=== Begin Enclosure ===

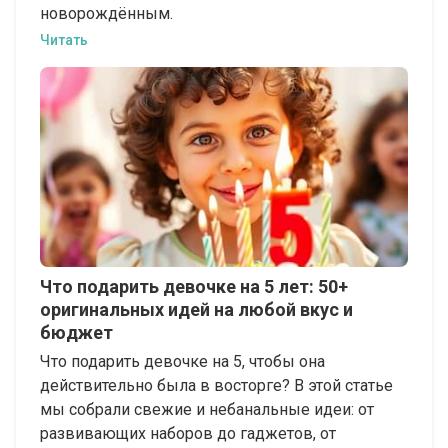
новорождённым.
Читать
Что подарить девочке на 5 лет: 50+
оригинальных идей на любой вкус и
бюджет
Что подарить девочке на 5, чтобы она
действительно была в восторге? В этой статье
мы собрали свежие и небанальные идеи: от
развивающих наборов до гаджетов, от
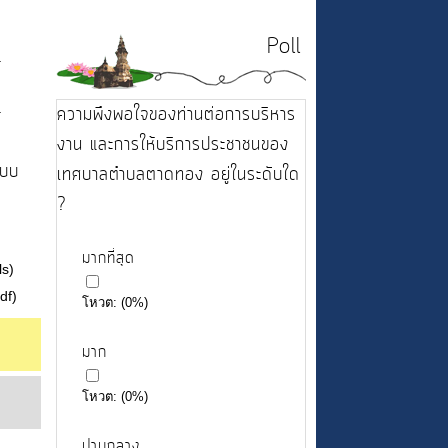
Poll
.
.
ความพึงพอใจของท่านต่อการบริหาร
งาน และการให้บริการประชาชนของ
แบบ
เทศบาลตำบลตาดทอง อยู่ในระดับใด
?
มากที่สุด
ls)
df)
โหวต:
(
0
%)
มาก
โหวต:
(
0
%)
ปานกลาง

=== End Enclosure ===

Search the entries for the string "подарить". Copy every line that has it.

Что подарить девочке на 5 лет: 50+
Что подарить девочке на 5, чтобы она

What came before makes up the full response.